- THE TASK
Filter this material down to the lines that hold "Mārpuķīte", copying each one.

- THE RECORDS

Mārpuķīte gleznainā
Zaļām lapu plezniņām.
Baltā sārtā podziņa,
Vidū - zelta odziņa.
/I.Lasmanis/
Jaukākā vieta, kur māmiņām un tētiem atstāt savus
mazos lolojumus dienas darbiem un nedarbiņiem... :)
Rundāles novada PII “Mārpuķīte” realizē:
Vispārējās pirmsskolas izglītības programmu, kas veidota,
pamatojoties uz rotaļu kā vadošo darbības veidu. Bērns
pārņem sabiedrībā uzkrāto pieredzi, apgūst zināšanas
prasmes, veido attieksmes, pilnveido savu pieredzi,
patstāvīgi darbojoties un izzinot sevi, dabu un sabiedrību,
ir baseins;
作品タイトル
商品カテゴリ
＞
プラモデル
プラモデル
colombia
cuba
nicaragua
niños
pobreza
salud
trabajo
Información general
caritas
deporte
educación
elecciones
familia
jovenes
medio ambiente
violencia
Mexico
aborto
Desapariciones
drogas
...
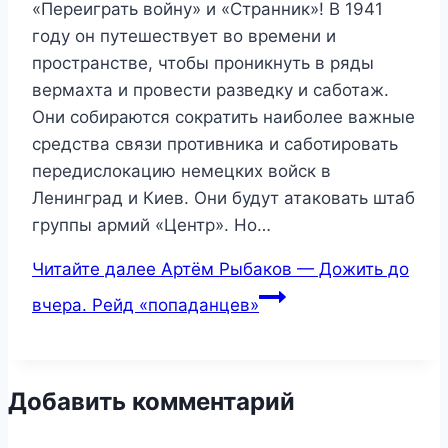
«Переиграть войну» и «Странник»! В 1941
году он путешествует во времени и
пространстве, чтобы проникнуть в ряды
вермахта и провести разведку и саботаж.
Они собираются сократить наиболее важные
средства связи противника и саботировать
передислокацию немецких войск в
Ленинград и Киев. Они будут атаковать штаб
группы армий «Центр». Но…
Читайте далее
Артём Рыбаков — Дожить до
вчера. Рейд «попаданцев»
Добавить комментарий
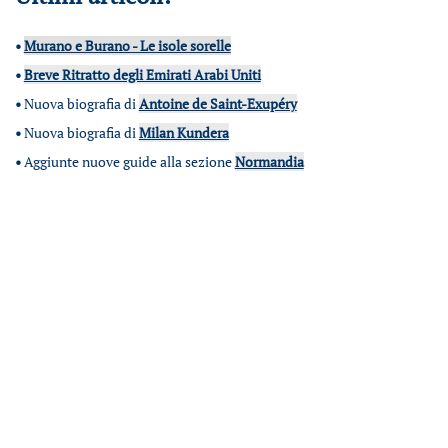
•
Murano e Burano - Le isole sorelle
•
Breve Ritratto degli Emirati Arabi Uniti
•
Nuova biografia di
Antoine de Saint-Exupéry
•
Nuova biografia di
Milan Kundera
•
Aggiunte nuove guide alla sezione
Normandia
==
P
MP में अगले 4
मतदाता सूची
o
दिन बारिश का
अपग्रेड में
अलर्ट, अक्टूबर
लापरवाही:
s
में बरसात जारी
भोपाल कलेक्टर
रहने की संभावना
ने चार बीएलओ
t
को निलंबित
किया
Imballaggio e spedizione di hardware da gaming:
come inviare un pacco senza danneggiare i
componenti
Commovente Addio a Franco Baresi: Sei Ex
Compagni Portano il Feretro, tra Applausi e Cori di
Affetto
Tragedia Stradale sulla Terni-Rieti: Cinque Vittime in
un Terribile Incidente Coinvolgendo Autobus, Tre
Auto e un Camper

- RESPONSE
Mārpuķīte gleznainā
Rundāles novada PII “Mārpuķīte” realizē:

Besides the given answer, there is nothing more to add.